Blanca Avelina Treviño de Vega (Monterrey, Nuevo León, Mexico) is president and executive director of Softtek, a Mexican information and communication technologies company, the largest independent service provider in Latin America.

Education 
Treviño earned her bachelor's in 1981 in computer systems administration at the Monterrey Institute of Technology and Higher Studies, Monterrey Campus. At first, she regretted choosing the major, as all her classmates were men and she was intimidated. However, her father had already started to brag about how his daughter was studying the then new field and told her that he could not accept a daughter who was afraid. So, she stuck with it.

Career 
A part-time job at Alfa, one of Monterrey's biggest companies, convinced her to think bigger. When the company downsized and laid her off, the idea to form her own company emerged  In 1982, she co-founded Softtek with $10,000 and nine partners, who dreamed of having a global enterprise. It has since grown to have more than 12,000 employees, and thirty offices in Latin America, Europe and Asia. Softtek also has major centers in Monterrey, Ensenada, Aguascalientes and Mexico City in Mexico as well as in Sao Paulo, Brazil; La Coruña, Spain; Wuxi, China; La Plata, Argentina; Bogotá, Colombia; Dallas, TX; and Bangalore, India.

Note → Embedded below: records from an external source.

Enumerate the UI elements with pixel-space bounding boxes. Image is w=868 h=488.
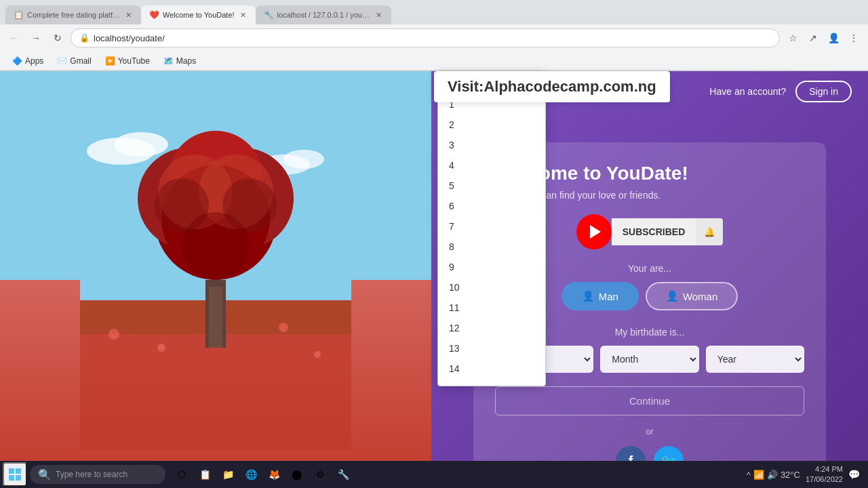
day-item-10[interactable]: 10 bbox=[438, 277, 545, 298]
bookmark-youtube[interactable]: ▶️ YouTube bbox=[100, 54, 155, 68]
taskbar-edge[interactable]: 🌐 bbox=[240, 464, 262, 485]
tab3-close[interactable]: ✕ bbox=[374, 9, 383, 21]
search-icon: 🔍 bbox=[38, 468, 52, 481]
tab2-label: Welcome to YouDate! bbox=[163, 11, 235, 19]
bookmarks-bar: 🔷 Apps ✉️ Gmail ▶️ YouTube 🗺️ Maps bbox=[0, 52, 868, 70]
day-item-12[interactable]: 12 bbox=[438, 318, 545, 338]
day-item-11[interactable]: 11 bbox=[438, 298, 545, 318]
browser-chrome: 📋 Complete free dating platform 5 ✕ ❤️ W… bbox=[0, 0, 868, 71]
tab3-label: localhost / 127.0.0.1 / youdate... bbox=[277, 11, 370, 19]
bookmark-maps[interactable]: 🗺️ Maps bbox=[158, 54, 201, 68]
woman-button[interactable]: 👤 Woman bbox=[646, 282, 738, 310]
maps-favicon: 🗺️ bbox=[163, 56, 174, 66]
day-item-9[interactable]: 9 bbox=[438, 257, 545, 277]
system-tray-icons: ^ 📶 🔊 32°C bbox=[747, 470, 800, 480]
reload-button[interactable]: ↻ bbox=[49, 29, 66, 47]
bell-button[interactable]: 🔔 bbox=[696, 218, 723, 245]
clock-date: 17/06/2022 bbox=[806, 474, 843, 485]
taskbar-icons: ⬡ 📋 📁 🌐 🦊 ⬤ ⚙ 🔧 bbox=[171, 464, 354, 485]
header-right: Have an account? Sign in bbox=[709, 81, 852, 102]
tab-bar: 📋 Complete free dating platform 5 ✕ ❤️ W… bbox=[0, 0, 868, 24]
svg-point-4 bbox=[283, 150, 324, 169]
gmail-label: Gmail bbox=[70, 56, 91, 66]
toolbar-icons: ☆ ↗ 👤 ⋮ bbox=[784, 29, 863, 47]
tab1-label: Complete free dating platform 5 bbox=[27, 11, 120, 19]
address-bar[interactable]: 🔒 localhost/youdate/ bbox=[71, 28, 780, 47]
day-item-2[interactable]: 2 bbox=[438, 115, 545, 135]
profile-icon[interactable]: 👤 bbox=[825, 29, 842, 47]
share-icon[interactable]: ↗ bbox=[804, 29, 822, 47]
tab3-favicon: 🔧 bbox=[264, 10, 273, 20]
subscribed-button[interactable]: SUBSCRIBED bbox=[612, 218, 696, 245]
bookmark-gmail[interactable]: ✉️ Gmail bbox=[52, 54, 96, 68]
day-item-3[interactable]: 3 bbox=[438, 135, 545, 155]
tab-3[interactable]: 🔧 localhost / 127.0.0.1 / youdate... ✕ bbox=[256, 5, 391, 24]
taskbar-app7[interactable]: ⚙ bbox=[309, 464, 331, 485]
man-button[interactable]: 👤 Man bbox=[561, 282, 639, 310]
day-item-8[interactable]: 8 bbox=[438, 237, 545, 257]
taskbar: 🔍 ⬡ 📋 📁 🌐 🦊 ⬤ ⚙ 🔧 ^ 📶 🔊 32°C 4:24 PM 17/… bbox=[0, 461, 868, 488]
heart-tree bbox=[0, 71, 431, 488]
day-item-4[interactable]: 4 bbox=[438, 155, 545, 176]
address-text: localhost/youdate/ bbox=[94, 33, 771, 43]
taskbar-chrome[interactable]: ⬤ bbox=[286, 464, 308, 485]
taskbar-cortana[interactable]: ⬡ bbox=[171, 464, 193, 485]
tab2-close[interactable]: ✕ bbox=[239, 9, 248, 21]
continue-button[interactable]: Continue bbox=[495, 386, 804, 415]
tab-2[interactable]: ❤️ Welcome to YouDate! ✕ bbox=[141, 5, 256, 24]
month-select[interactable]: Month JanuaryFebruaryMarchAprilMayJuneJu… bbox=[600, 346, 698, 373]
day-item-15[interactable]: 15 bbox=[438, 379, 545, 386]
windows-logo bbox=[9, 468, 21, 481]
page-content: YouDate Have an account? Sign in Welcome… bbox=[0, 71, 868, 488]
menu-icon[interactable]: ⋮ bbox=[845, 29, 863, 47]
bookmark-apps[interactable]: 🔷 Apps bbox=[7, 54, 49, 68]
svg-point-22 bbox=[314, 351, 321, 358]
network-icon[interactable]: 📶 bbox=[753, 470, 764, 480]
tab-1[interactable]: 📋 Complete free dating platform 5 ✕ bbox=[5, 5, 141, 24]
day-dropdown[interactable]: Day 123456789101112131415161718192021222… bbox=[437, 71, 546, 386]
forward-button[interactable]: → bbox=[27, 29, 45, 47]
man-icon: 👤 bbox=[582, 290, 595, 302]
tab1-favicon: 📋 bbox=[14, 10, 23, 20]
chevron-icon[interactable]: ^ bbox=[747, 470, 751, 480]
taskbar-search[interactable]: 🔍 bbox=[30, 465, 165, 484]
taskbar-app8[interactable]: 🔧 bbox=[332, 464, 354, 485]
woman-label: Woman bbox=[683, 291, 717, 302]
svg-point-19 bbox=[108, 329, 119, 340]
day-item-7[interactable]: 7 bbox=[438, 216, 545, 237]
day-item-14[interactable]: 14 bbox=[438, 359, 545, 379]
svg-point-21 bbox=[279, 323, 288, 332]
lock-icon: 🔒 bbox=[79, 33, 90, 43]
taskbar-firefox[interactable]: 🦊 bbox=[263, 464, 285, 485]
volume-icon[interactable]: 🔊 bbox=[767, 470, 778, 480]
year-select[interactable]: Year 20222021202020192018201720162015201… bbox=[706, 346, 804, 373]
address-bar-row: ← → ↻ 🔒 localhost/youdate/ ☆ ↗ 👤 ⋮ bbox=[0, 24, 868, 52]
day-item-5[interactable]: 5 bbox=[438, 176, 545, 196]
day-item-13[interactable]: 13 bbox=[438, 338, 545, 359]
taskbar-explorer[interactable]: 📁 bbox=[217, 464, 239, 485]
svg-point-20 bbox=[157, 344, 165, 352]
svg-rect-8 bbox=[209, 287, 222, 348]
sign-in-button[interactable]: Sign in bbox=[795, 81, 852, 102]
youtube-label: YouTube bbox=[118, 56, 150, 66]
hero-image bbox=[0, 71, 431, 488]
tab2-favicon: ❤️ bbox=[149, 10, 159, 20]
maps-label: Maps bbox=[176, 56, 196, 66]
tab1-close[interactable]: ✕ bbox=[124, 9, 133, 21]
taskbar-right: ^ 📶 🔊 32°C 4:24 PM 17/06/2022 💬 bbox=[747, 464, 865, 485]
svg-point-18 bbox=[182, 212, 250, 280]
start-button[interactable] bbox=[3, 462, 27, 487]
back-button[interactable]: ← bbox=[5, 29, 23, 47]
apps-favicon: 🔷 bbox=[12, 56, 22, 66]
bookmark-star-icon[interactable]: ☆ bbox=[784, 29, 802, 47]
gmail-favicon: ✉️ bbox=[57, 56, 67, 66]
notification-icon[interactable]: 💬 bbox=[848, 469, 860, 480]
visit-banner: Visit:Alphacodecamp.com.ng bbox=[434, 71, 670, 102]
clock-time: 4:24 PM bbox=[806, 464, 843, 474]
youtube-logo bbox=[576, 214, 612, 249]
taskbar-search-input[interactable] bbox=[56, 470, 151, 479]
apps-label: Apps bbox=[25, 56, 43, 66]
taskbar-taskview[interactable]: 📋 bbox=[194, 464, 216, 485]
day-item-6[interactable]: 6 bbox=[438, 196, 545, 216]
youtube-play-icon bbox=[590, 225, 601, 239]
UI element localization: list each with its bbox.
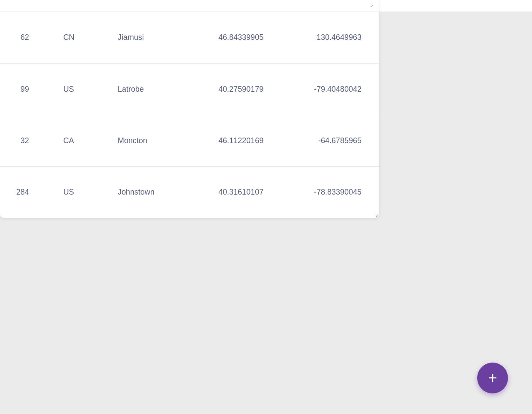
cell-country: US: [46, 63, 101, 115]
table-container: ↙ 62 CN Jiamusi 46.84339905 130.4649963 …: [0, 0, 379, 218]
cell-city: Jiamusi: [101, 12, 186, 63]
cell-city: Latrobe: [101, 63, 186, 115]
cell-city: Moncton: [101, 115, 186, 166]
resize-handle-bottom[interactable]: ↙: [374, 213, 379, 218]
cell-id: 32: [0, 115, 46, 166]
cell-lng: 130.4649963: [281, 12, 379, 63]
cell-id: 99: [0, 63, 46, 115]
add-button[interactable]: +: [477, 363, 508, 393]
table-row: 284 US Johnstown 40.31610107 -78.8339004…: [0, 166, 379, 218]
cell-lng: -64.6785965: [281, 115, 379, 166]
cell-lat: 40.27590179: [186, 63, 281, 115]
cell-lng: -79.40480042: [281, 63, 379, 115]
cell-id: 62: [0, 12, 46, 63]
table-row: 99 US Latrobe 40.27590179 -79.40480042: [0, 63, 379, 115]
cell-country: CA: [46, 115, 101, 166]
cell-lat: 40.31610107: [186, 166, 281, 218]
table-row: 62 CN Jiamusi 46.84339905 130.4649963: [0, 12, 379, 63]
cell-lat: 46.11220169: [186, 115, 281, 166]
resize-handle-top[interactable]: ↙: [370, 3, 375, 9]
table-row: 32 CA Moncton 46.11220169 -64.6785965: [0, 115, 379, 166]
data-table: 62 CN Jiamusi 46.84339905 130.4649963 99…: [0, 12, 379, 218]
cell-lng: -78.83390045: [281, 166, 379, 218]
cell-country: CN: [46, 12, 101, 63]
cell-country: US: [46, 166, 101, 218]
cell-city: Johnstown: [101, 166, 186, 218]
cell-lat: 46.84339905: [186, 12, 281, 63]
cell-id: 284: [0, 166, 46, 218]
add-icon: +: [488, 370, 497, 386]
table-header-bar: ↙: [0, 0, 379, 12]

The company's presence in the United States came through a Treviño initiative called "Near shore" to provide outsourcing, taking advantage of Mexico's geographic proximity.

Since 2000, she has been the general director of the company and the president of the executive board. Previously, she held positions as "team leader," vice president of sales and marketing as well as general director of operations in the United States.

Currently, Softtek has over a thousand computer professionals who provide services to the United States.

Associations 
Treviño is vice president of the Mexican Business Council and a board member of Walmart Mexico, Grupo Lala and the Mexican Stock Exchange, as well as the Universidad de Monterrey and the Universidad Tec Milenio (ITESM) and Confederación Patronal de la República Mexicana (COPARMEX).

Recognition 
In 2009, CNN Expansión magazine named her as one of the 50 most powerful women in Mexico, ranking her fourth.  In 2011, the Endeavor organization for the development of new entrepreneurs also recognized her career in this field.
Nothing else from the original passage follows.